Since then God has placed a multitude of people in my presence that has helped to further me in His plan. So many instances to recall, more than I want to share in this post anyway. Had I not moved to Phoenix, I do not know if I would have grown in my faith in ways that I have, and I do not know if I would have ended up asking for Him to use me in the way He is, by guiding me into The World Race. Anyways back to my point. 

I will never forget that moment while reading Acts. Our Heavenly Father wants nothing but a loving relationship with us all. Even though I wasn’t seeking Him during my times of difficulty, He sought me, He cared for me, He loved me. He is doing this for all who do not know Him and to those of us who do know Him, but still aren’t seeking Him as faithfully as maybe they should. Though I had already been Baptized in the name of Jesus Christ, He made it completely obvious He sought an even more personal and intimate relationship with me than what I was currently offering to Him. He seeks that relationship with us all. This is the true love we are seeking my friends. For me, many times in my past I have denied seeking someone, caring for someone, loving someone because I thought they may have been distant. After experiencing this love and comfort from Him during times I may not have deserved it, I can no longer deny that love to another. For who am I to deny that love to someone? If He who is everything, willingly gives that constant love to all no matter their circumstance, so shall I. 

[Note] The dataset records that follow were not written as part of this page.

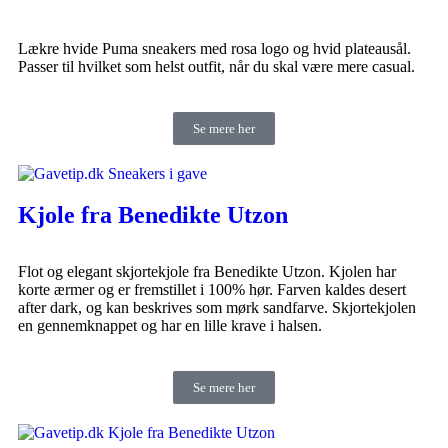
Lækre hvide Puma sneakers med rosa logo og hvid plateausål.
Passer til hvilket som helst outfit, når du skal være mere casual.
Se mere her
Kjole fra Benedikte Utzon
Flot og elegant skjortekjole fra Benedikte Utzon. Kjolen har
korte ærmer og er fremstillet i 100% hør. Farven kaldes desert
after dark, og kan beskrives som mørk sandfarve. Skjortekjolen
en gennemknappet og har en lille krave i halsen.
Se mere her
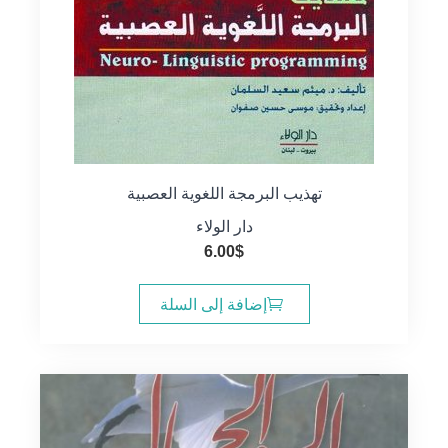
تهذيب البرمجة اللغوية العصبية
دار الولاء
6.00
$
إضافة إلى السلة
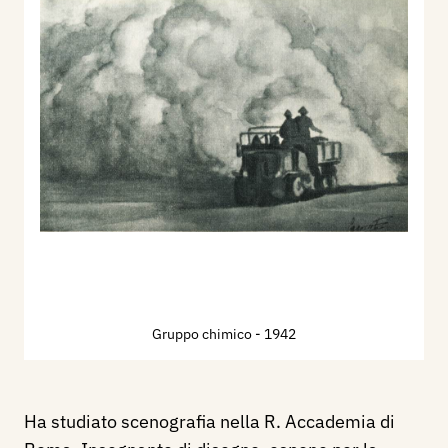
Gruppo chimico
- 1942
Ha studiato scenografia nella R. Accademia di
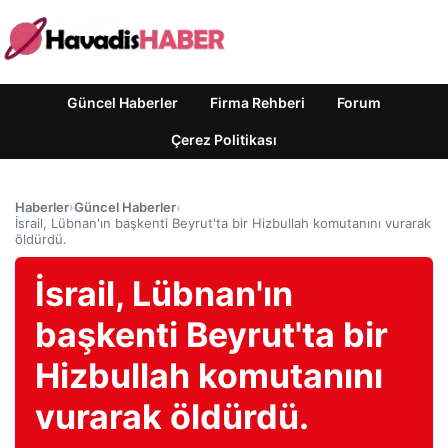
Güncel Haberler
Firma Rehberi
Forum
Çerez Politikası
Haberler
›
Güncel Haberler
›
İsrail, Lübnan'ın başkenti Beyrut'ta bir Hizbullah komutanını vurarak
öldürdü.
İsrail, Lübnan'ın
başkenti Beyrut'ta bir
Hizbullah komutanını
vurarak öldürdü.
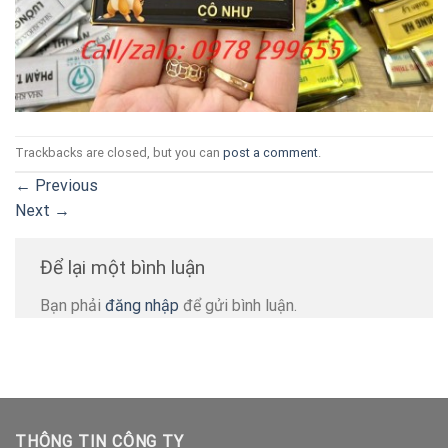
Trackbacks are closed, but you can
post a comment
.
←
Previous
Next
→
Để lại một bình luận
Bạn phải
đăng nhập
để gửi bình luận.
THÔNG TIN CÔNG TY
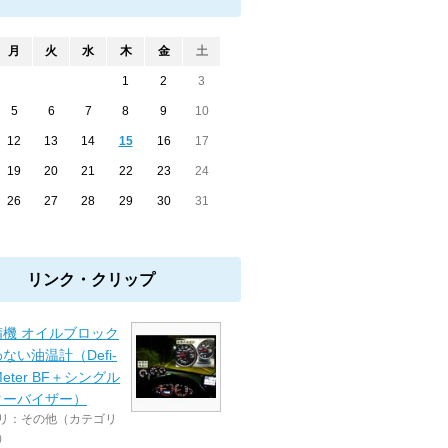
月
火
水
木
金
土
1
2
3
5
6
7
8
9
10
12
13
14
15
16
17
19
20
21
22
23
24
26
27
28
29
30
31
リンク・クリップ
精機 オイルブロック
ない油温計（Defi-
 Meter BF＋シングル
ターバイザー）
リ：その他（カテゴリ
）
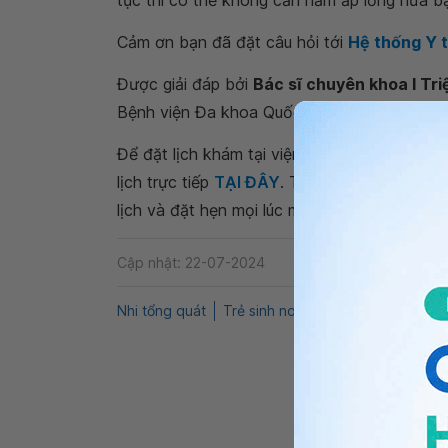
tục thì có thể không cần nằm ấp lồng nữa b
Cảm ơn bạn đã đặt câu hỏi tới
Hệ thống Y 
Được giải đáp bởi
Bác sĩ chuyên khoa I Tri
Bệnh viện Đa khoa Quốc tế Vinmec Times Ci
Để đặt lịch khám tại viện, Quý khách vui lò
lịch trực tiếp
TẠI ĐÂY
. Tải và đặt lịch khám
lịch và đặt hẹn mọi lúc mọi nơi ngay trên ứn
Cập nhật: 22-07-2024
Nhi tổng quát
Trẻ sinh non nằm lồng ấp
Nằm l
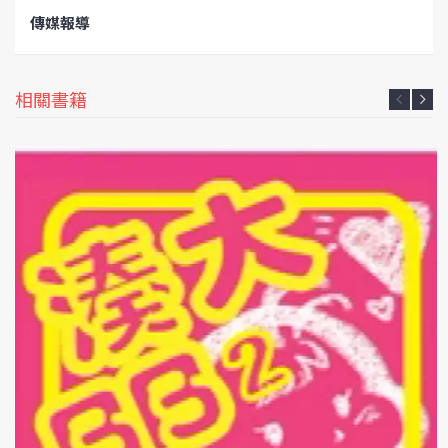
傳媒報導
相關書籍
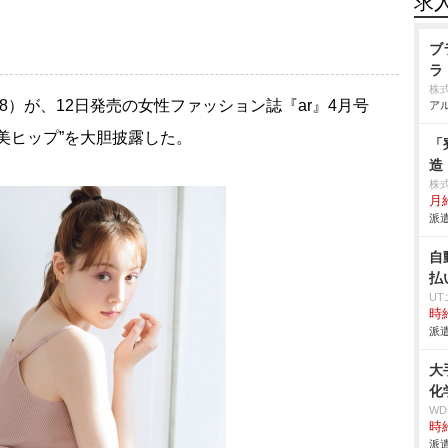
求
ブ
ラ
株
28）が、12日発売の女性ファッション誌『ar』4月号
アル
美ヒップ”を大胆披露した。
「
造
株
月
派遣
自
払
U
時給
派遣
大
化
W
時給
派遣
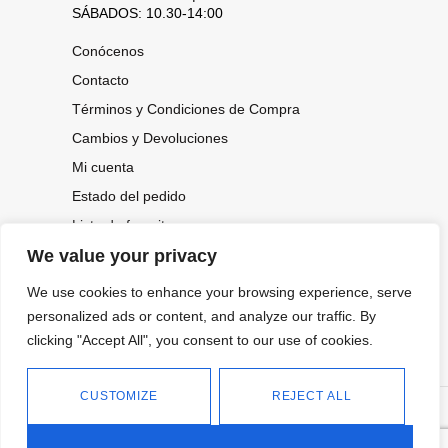
SÁBADOS: 10.30-14:00
Conócenos
Contacto
Términos y Condiciones de Compra
Cambios y Devoluciones
Mi cuenta
Estado del pedido
Lista de favoritos
We value your privacy
We use cookies to enhance your browsing experience, serve
CONOCE NUESTRAS NOVEDADES,
OFERTAS...
personalized ads or content, and analyze our traffic. By
clicking "Accept All", you consent to our use of cookies.
Suscríbete a nuestra newsletter
CUSTOMIZE
REJECT ALL
©
Política de privacidad
Tienda online de Moda y
|
2026.
Complementos
Política de cookies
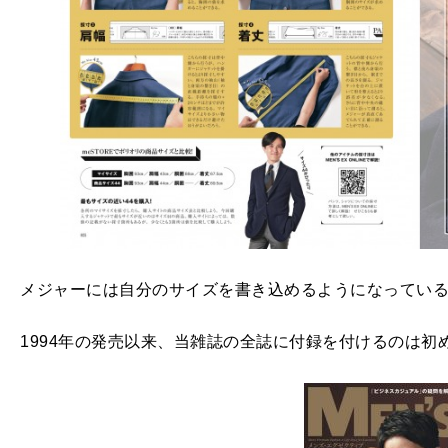
メジャーには自分のサイズを書き込めるようになってい
1994年の発売以来、当雑誌の全誌に付録を付けるのは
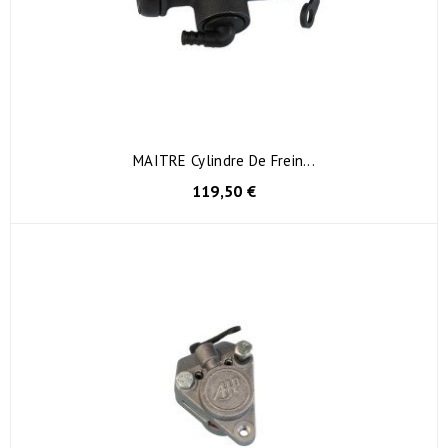
MAITRE Cylindre De Frein...
119,50 €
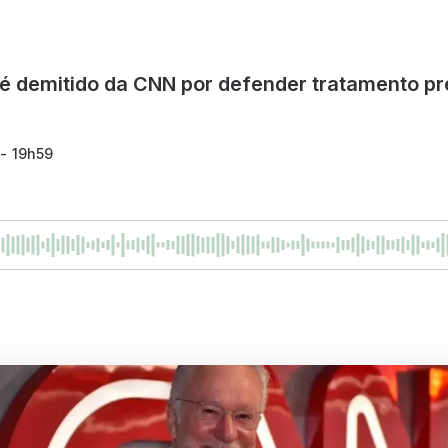
é demitido da CNN por defender tratamento p
 - 19h59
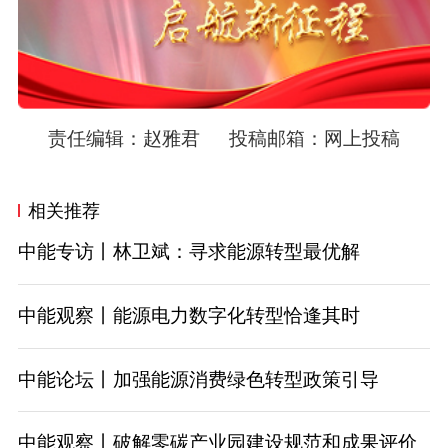
责任编辑：赵雅君 投稿邮箱：
网上投稿
相关推荐
中能专访丨林卫斌：寻求能源转型最优解
中能观察丨能源电力数字化转型恰逢其时
中能论坛丨加强能源消费绿色转型政策引导
中能观察丨破解零碳产业园建设规范和成果评价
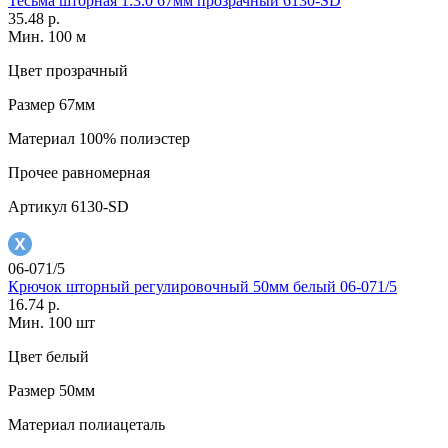
Тесьма шторная 1:3.0 67мм прозрачный 6130-SD
35.48 р.
Мин. 100 м
Цвет
прозрачный
Размер
67мм
Материал
100% полиэстер
Прочее
равномерная
Артикул
6130-SD
06-071/5
Крючок шторный регулировочный 50мм белый 06-071/5
16.74 р.
Мин. 100 шт
Цвет
белый
Размер
50мм
Материал
полиацеталь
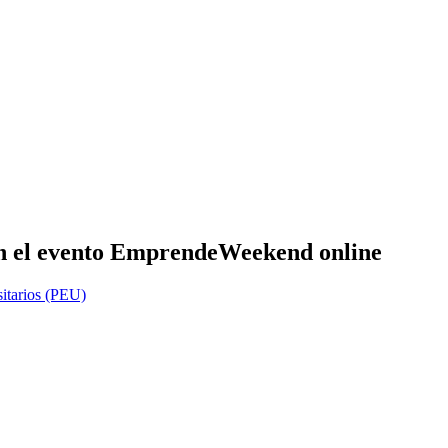
en el evento EmprendeWeekend online
itarios (PEU)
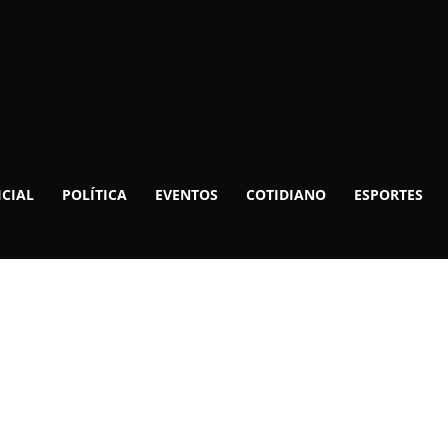
ICIAL
POLÍTICA
EVENTOS
COTIDIANO
ESPORTES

My friends I pray that those of you who are doubtful, fearful or hurting in any way, start to realize He is there with you. If you think even the smallest sign may be the presence of Him, acknowledge it, for He does ALL things small and large. We all have to start somewhere. The more we recognize the slight presence of Him in our lives, as our faith in Him grows, He will start to reveal His larger presence. This intimacy is like no other, the Psalmist has it right in Psalm 34:8 “O taste and see that the Lord is good”. And if you have yet to know our Lord and Savior Jesus Christ, I pray you come to know Him. Even if your current faith in Him isn’t as strong as it could be, He is still there giving the guidance you need. In some way He has sent a message to care for you, in some way He is trying to show you His love. I promise you this, He never fails. Start looking for the smallest sign. He always knows.